Einige der betroffenen Länder haben unerhört über ihre Verhältnisse gelebt: Wie zuvor Europäer und Amerikaner, sind sie der Illusion des billigen Geldes erlegen. Was nichts daran ändert, dass jetzt der türkische Premier Recep Tayyip Erdogan oder der indische Notenbankchef Raghuram Rajan sich lautstark über die Ungerechtigkeit des globalen Kapitalismus und westlichen Egoismus beklagen. Das Zittern der Welt verführt zu Zwietracht.

Und jetzt? Von der britischen Notenbank (tagt am Donnerstag) werden, wie zuvor schon von der Fed, Signale eines allmählichen Drosselung der Geldzufuhr erwartet. Wer also sorgt für neue Zufuhr an flüssigen Mitteln, damit die globale Geldschwemme weitergehen kann? Die Hoffnungen der Deflationsprediger ruhen auf der Bank of Japan, die beherzter denn je die Druckmaschine rattern lässt. Und natürlich auf der EZB. Damit sich die Welt von Blase zu Blase hangeln möge. Die Abstürze dazwischen - wenn das Deflationsgespenst wieder einmal zum Tiefflug ansetzt - werden dann mit immer noch mehr Geld abgefangen.

Die Weltwirtschaft ist gefangen in dieser Logik. Und bislang findet sie keinen Ausweg.

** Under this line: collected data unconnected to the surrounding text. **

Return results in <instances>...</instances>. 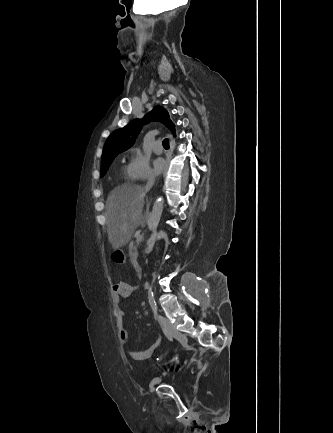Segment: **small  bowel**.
I'll list each match as a JSON object with an SVG mask.
<instances>
[{
	"label": "small bowel",
	"instance_id": "c3829d8e",
	"mask_svg": "<svg viewBox=\"0 0 333 433\" xmlns=\"http://www.w3.org/2000/svg\"><path fill=\"white\" fill-rule=\"evenodd\" d=\"M138 287L128 282H118L113 286V297L115 305V316L117 319V327L119 333V341L127 357L132 360L141 361L149 359L158 350L163 342V339L159 337L149 348L144 351H134L127 347L128 344V332L125 324L126 314L121 308V301L131 296Z\"/></svg>",
	"mask_w": 333,
	"mask_h": 433
}]
</instances>
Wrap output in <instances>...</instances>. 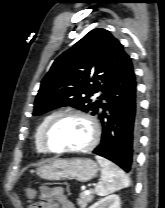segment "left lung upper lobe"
<instances>
[{
    "mask_svg": "<svg viewBox=\"0 0 165 208\" xmlns=\"http://www.w3.org/2000/svg\"><path fill=\"white\" fill-rule=\"evenodd\" d=\"M128 55L120 42L102 28L90 31L61 54L41 82L33 115L62 106L97 114L101 97Z\"/></svg>",
    "mask_w": 165,
    "mask_h": 208,
    "instance_id": "1",
    "label": "left lung upper lobe"
}]
</instances>
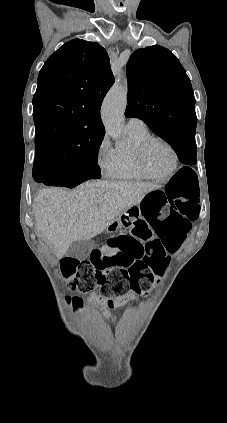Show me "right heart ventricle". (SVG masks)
Returning <instances> with one entry per match:
<instances>
[{
	"instance_id": "e07e8e85",
	"label": "right heart ventricle",
	"mask_w": 227,
	"mask_h": 423,
	"mask_svg": "<svg viewBox=\"0 0 227 423\" xmlns=\"http://www.w3.org/2000/svg\"><path fill=\"white\" fill-rule=\"evenodd\" d=\"M148 137H150V133L147 129L128 130L130 146L115 150L117 160L115 178L126 180H141L145 178L136 167L135 150Z\"/></svg>"
}]
</instances>
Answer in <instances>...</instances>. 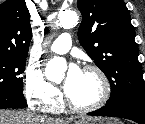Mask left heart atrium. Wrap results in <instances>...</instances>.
Listing matches in <instances>:
<instances>
[{
  "instance_id": "39dd6f15",
  "label": "left heart atrium",
  "mask_w": 145,
  "mask_h": 124,
  "mask_svg": "<svg viewBox=\"0 0 145 124\" xmlns=\"http://www.w3.org/2000/svg\"><path fill=\"white\" fill-rule=\"evenodd\" d=\"M79 74H80V70L75 65H71L63 85L66 93L70 91L72 84L78 78Z\"/></svg>"
}]
</instances>
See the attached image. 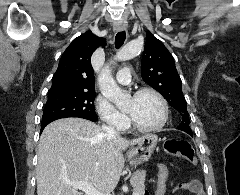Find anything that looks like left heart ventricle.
<instances>
[{
  "instance_id": "obj_1",
  "label": "left heart ventricle",
  "mask_w": 240,
  "mask_h": 195,
  "mask_svg": "<svg viewBox=\"0 0 240 195\" xmlns=\"http://www.w3.org/2000/svg\"><path fill=\"white\" fill-rule=\"evenodd\" d=\"M123 112L128 113L140 126L155 125L161 118V105L158 99L149 93L125 101Z\"/></svg>"
}]
</instances>
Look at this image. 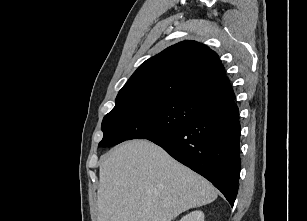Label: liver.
<instances>
[{
  "label": "liver",
  "instance_id": "6515ba94",
  "mask_svg": "<svg viewBox=\"0 0 307 221\" xmlns=\"http://www.w3.org/2000/svg\"><path fill=\"white\" fill-rule=\"evenodd\" d=\"M99 178L98 221H171L217 198L210 182L147 140L101 156Z\"/></svg>",
  "mask_w": 307,
  "mask_h": 221
}]
</instances>
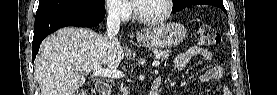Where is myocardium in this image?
Wrapping results in <instances>:
<instances>
[{"label": "myocardium", "instance_id": "myocardium-1", "mask_svg": "<svg viewBox=\"0 0 277 95\" xmlns=\"http://www.w3.org/2000/svg\"><path fill=\"white\" fill-rule=\"evenodd\" d=\"M138 1H141V0H137L132 3V10H133L134 18L137 21H139L143 24H147V25H157V24L164 22L166 19L169 18L170 14L172 12V9H173V1L172 0H163L165 3V6H166L164 14L159 17H155V18H145V17L141 16L138 12V9H137Z\"/></svg>", "mask_w": 277, "mask_h": 95}]
</instances>
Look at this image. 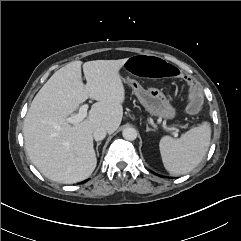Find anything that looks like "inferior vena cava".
Listing matches in <instances>:
<instances>
[{
	"mask_svg": "<svg viewBox=\"0 0 241 241\" xmlns=\"http://www.w3.org/2000/svg\"><path fill=\"white\" fill-rule=\"evenodd\" d=\"M107 130L104 127H98L94 130L93 136L95 141L103 140L106 136Z\"/></svg>",
	"mask_w": 241,
	"mask_h": 241,
	"instance_id": "obj_1",
	"label": "inferior vena cava"
}]
</instances>
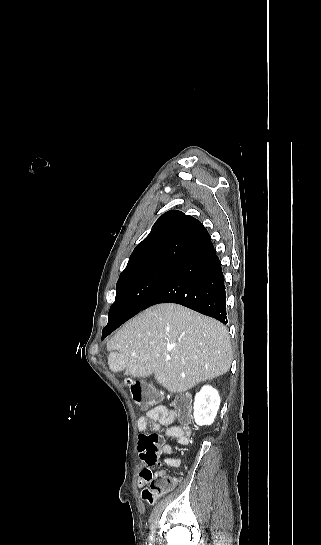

Die Wirtschaftstermine der Woche

Montag

Brüssel - Fertig zum Grillen - Sabine Lautenschläger, Kandidatin fürs Amt der zweiten Chefin beim neuen Bankenüberwachungsarm der EZB, wird vom Europaparlament auf ihre Eignung getestet.

Dienstag

Börsen - Neue Zahlen - Die Berichtssaison geht weiter, unter anderem mit Zahlen von der Schweizer Großbank UBS , dem weltgrößten Rückversicherer Munich Re  und dem Energiekonzern Vattenfall .

Mittwoch

Börsen - Noch mehr Zahlen - Berichte von Heidelberger Druck , Kabel Deutschland , Merck & Co.  und GlaxoSmithKline .

Donnerstag

Frankfurt - Globaler Spieler - Alle Welt schaut auf den EZB-Rat. Lockern Draghi und Co. die Geldpolitik weiter?

London - Straffe Führung - Der geldpolitische Rat der Bank of England schaut auf die sinkenden Arbeitslosenzahlen und die beginnende britische Immobilienblase. Zeit, die Geldpolitik zu straffen?

Freitag

Wiesbaden - Indizien der Anklage - Neues zu den deutschen Rekordüberschüssen in der Handels- und der Leistungsbilanz.